Given Sweden’s changing politics, he is worried about the long-term futures of the 30 minors who reside at the shelter. Max, who asked that his family name not be used, is particularly concerned about the safety of three 16-year-old Afghans whom he coaches in football. They are scheduled to be sent back to Afghanistan.

The Afghan boy’s story about the Taliban desecrating his father’s body may seem like something out of a horror movie. But a quick glance at the drawings produced by Afghan children in refugee centers across Europe reveals that a vast majority of the youngest asylum seekers have endured traumatic experiences. Violence is only one side of a complex and dispiriting reality confronting the Afghan people – 5.4 million of whom live as unclassified refugees in Iran and Pakistan, while at least 1.2 million are internally displaced in Afghanistan. A very small percentage reach Europe.

One of the kids who spoke to Max about being sent back told him that “not even the journey from the airport to my village is safe. I am going to be dead before I get there.” But the Swedish government has deemed the repatriation in line with its asylum laws. The three teenagers will be sent back home, regardless of the circumstances that await them.

Afghan migrants chant slogans against the E.U.-Turkey agreement.
AP/Yorgos Karahalis
Afghan migrants chant slogans against the E.U.-Turkey agreement.

Sweden Clamps Down Through Legal Means

In 2015, about 178,000 Afghans sought asylum in Europe. About 42,000 of them sought resettlement in Sweden.

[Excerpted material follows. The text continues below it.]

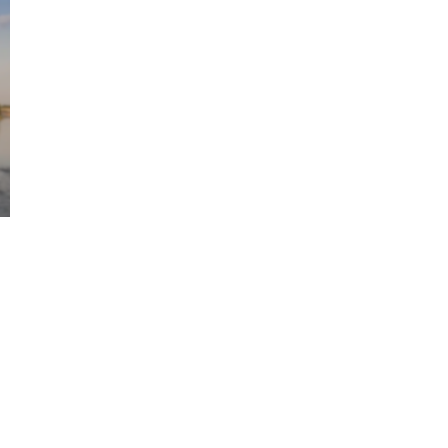
Nos formations
Centre d’examen
Entrepr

“Longstanding animosity between ethnicities, forced marriages, insecurity, land disputes and the forced conscription of minors into the Taliban, the Afghan military, as well as forces fighting in Syria are the common [stated] reasons for asylum,” says Lennart Eriksson, an expert on Afghanistan for the Swedish Migration Board (SMB).

But, like many parts of Europe, Sweden has succumbed to the fear-mongering politics of the far right. The closing of the country’s borders, support for the blanket pronouncement in January to send back 80,000 Afghan asylum seekers from Europe and the recent adoption of stringent immigration laws – passed by a vast majority of the parliament – highlight the drastic changes in Swedish political attitude towards refugees. While this U-turn affects all asylum seekers, it falls especially hard upon the shoulders of Afghans.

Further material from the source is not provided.